*** Begin section ***
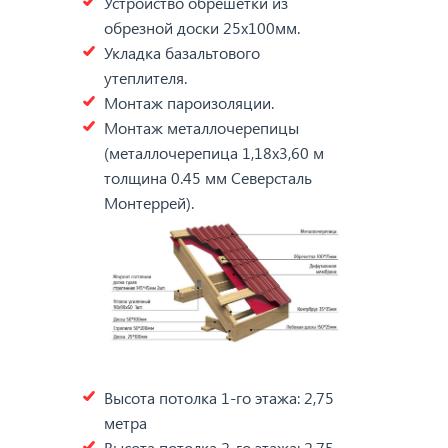
Устройство обрешетки из
обрезной доски 25х100мм.
Укладка базальтового
утеплителя.
Монтаж пароизоляции.
Монтаж металлочерепицы
(металлочерепица 1,18х3,60 м
толщина 0.45 мм Северсталь
Монтеррей).
Высота потолка 1-го этажа: 2,75
метра
Высота потолка 2-го этажа: 2,75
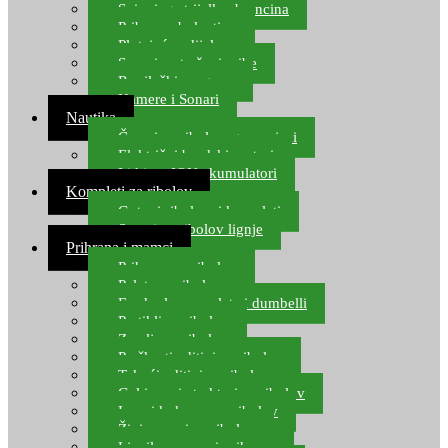
Spinning strijelke, brancina
Pribor za bolentino
Plutajuća odijela
Sonari za traženje ribe
Ronilački program
Kamere i Sonari
Nautika
Čamci za ribolov, gumenjaci
Električni brodski motori
Lithium ION akumulatori
Kompleti za ribolov
Gotovi ribolovni kompleti
Setovi za ribolov lignje
Prihrana i mamci
Prihrana za ribolov
Pelete za ribolov
Feeder lovne pelete i dumbelli
Partikli za ribolov
Zemlja za ribolov
Praškasti aditivi za ribolov
Tekući aditivi za ribolov
Gel i sprej atraktori za ribolov
Lovni kukuruz za ribolov
Živi mamci za ribolov
Ljepilo za crve i prihranu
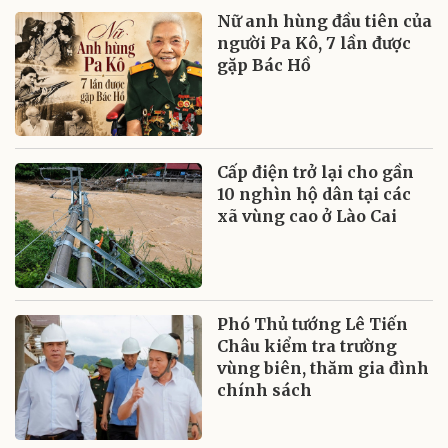
Nữ anh hùng đầu tiên của
người Pa Kô, 7 lần được
gặp Bác Hồ
Cấp điện trở lại cho gần
10 nghìn hộ dân tại các
xã vùng cao ở Lào Cai
Phó Thủ tướng Lê Tiến
Châu kiểm tra trường
vùng biên, thăm gia đình
chính sách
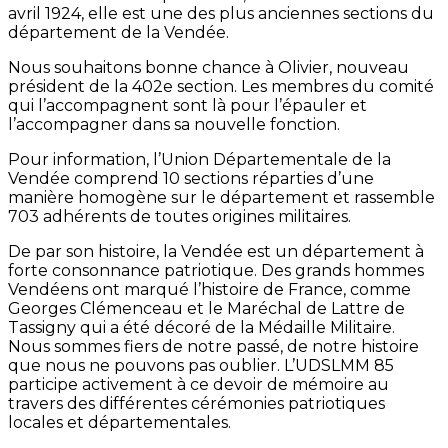
avril 1924, elle est une des plus anciennes sections du
département de la Vendée.
Nous souhaitons bonne chance à Olivier, nouveau
président de la 402e section. Les membres du comité
qui l’accompagnent sont là pour l’épauler et
l’accompagner dans sa nouvelle fonction.
Pour information, l’Union Départementale de la
Vendée comprend 10 sections réparties d’une
manière homogène sur le département et rassemble
703 adhérents de toutes origines militaires.
De par son histoire, la Vendée est un département à
forte consonnance patriotique. Des grands hommes
Vendéens ont marqué l’histoire de France, comme
Georges Clémenceau et le Maréchal de Lattre de
Tassigny qui a été décoré de la Médaille Militaire.
Nous sommes fiers de notre passé, de notre histoire
que nous ne pouvons pas oublier. L’UDSLMM 85
participe activement à ce devoir de mémoire au
travers des différentes cérémonies patriotiques
locales et départementales.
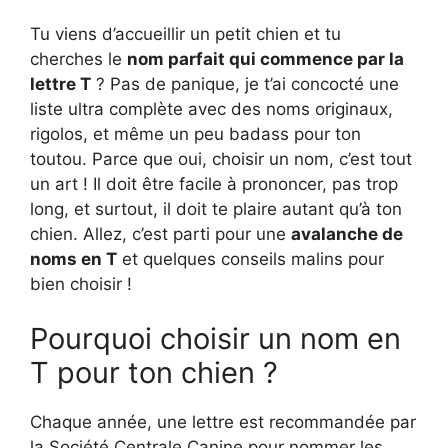
Tu viens d’accueillir un petit chien et tu
cherches le
nom parfait qui commence par la
lettre T
? Pas de panique, je t’ai concocté une
liste ultra complète avec des noms originaux,
rigolos, et même un peu badass pour ton
toutou. Parce que oui, choisir un nom, c’est tout
un art ! Il doit être facile à prononcer, pas trop
long, et surtout, il doit te plaire autant qu’à ton
chien. Allez, c’est parti pour une
avalanche de
noms en T
et quelques conseils malins pour
bien choisir !
Pourquoi choisir un nom en
T pour ton chien ?
Chaque année, une lettre est recommandée par
la Société Centrale Canine pour nommer les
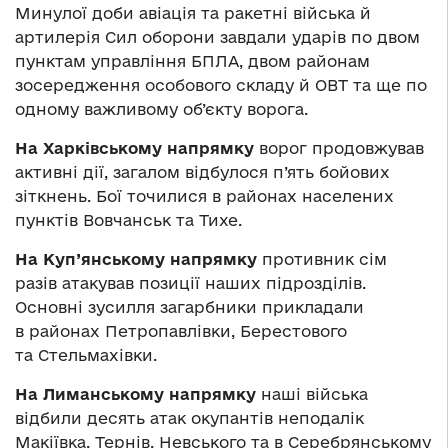
Минулої доби авіація та ракетні війська й
артилерія Сил оборони завдали ударів по двом
пунктам управління БПЛА, двом районам
зосередження особового складу й ОВТ та ще по
одному важливому об’єкту ворога.
На Харківському напрямку
ворог продовжував
активні дії, загалом відбулося п’ять бойових
зіткнень. Бої точилися в районах населених
пунктів Вовчанськ та Тихе.
На Куп’янському напрямку
противник сім
разів атакував позиції наших підрозділів.
Основні зусилля загарбники прикладали
в районах Петропавлівки, Берестового
та Стельмахівки.
На Лиманському напрямку
наші війська
відбили десять атак окупантів неподалік
Макіївка, Тернів, Невського та в Серебрянському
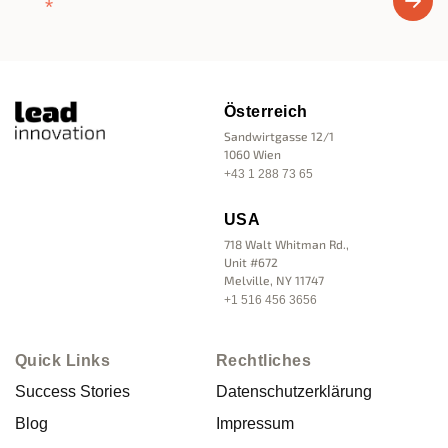
*
Österreich
Sandwirtgasse 12/1
1060 Wien
+43 1 288 73 65
USA
718 Walt Whitman Rd.,
Unit #672
Melville, NY 11747
+1 516 456 3656
Quick Links
Rechtliches
Success Stories
Datenschutzerklärung
Blog
Impressum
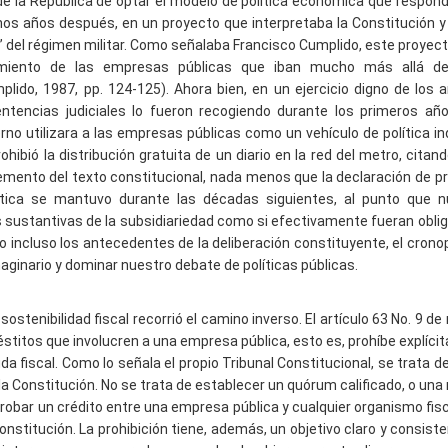
de la República de optar el modelo de política económica que respon
chos años después, en un proyecto que interpretaba la Constitución 
 del régimen militar. Como señalaba Francisco Cumplido, este proyect
namiento de las empresas públicas que iban mucho más allá de
lido, 1987, pp. 124-125). Ahora bien, en un ejercicio digno de los 
entencias judiciales lo fueron recogiendo durante los primeros añ
o utilizara a las empresas públicas como un vehículo de política ind
ibió la distribución gratuita de un diario en la red del metro, cita
emento del texto constitucional, nada menos que la declaración de pr
ráctica se mantuvo durante las décadas siguientes, al punto que n
sustantivas de la subsidiariedad como si efectivamente fueran oblig
, o incluso los antecedentes de la deliberación constituyente, el cronop
aginario y dominar nuestro debate de políticas públicas.
stenibilidad fiscal recorrió el camino inverso. El artículo 63 No. 9 de
stitos que involucren a una empresa pública, esto es, prohíbe explíc
 fiscal. Como lo señala el propio Tribunal Constitucional, se trata d
 Constitución. No se trata de establecer un quórum calificado, o una 
probar un crédito entre una empresa pública y cualquier organismo fisc
stitución. La prohibición tiene, además, un objetivo claro y consist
*** End section ***
* _Work to complete_
In the listing above, transcribe exactly everything from the line containing "sustantivas de la" down to the line containing "stenibilidad fiscal recorrió", including both and nothing more.

* _Exercise answer_
sustantivas de la subsidiariedad como si efectivamente fueran oblig
, o incluso los antecedentes de la deliberación constituyente, el cronop
aginario y dominar nuestro debate de políticas públicas.
stenibilidad fiscal recorrió el camino inverso. El artículo 63 No. 9 de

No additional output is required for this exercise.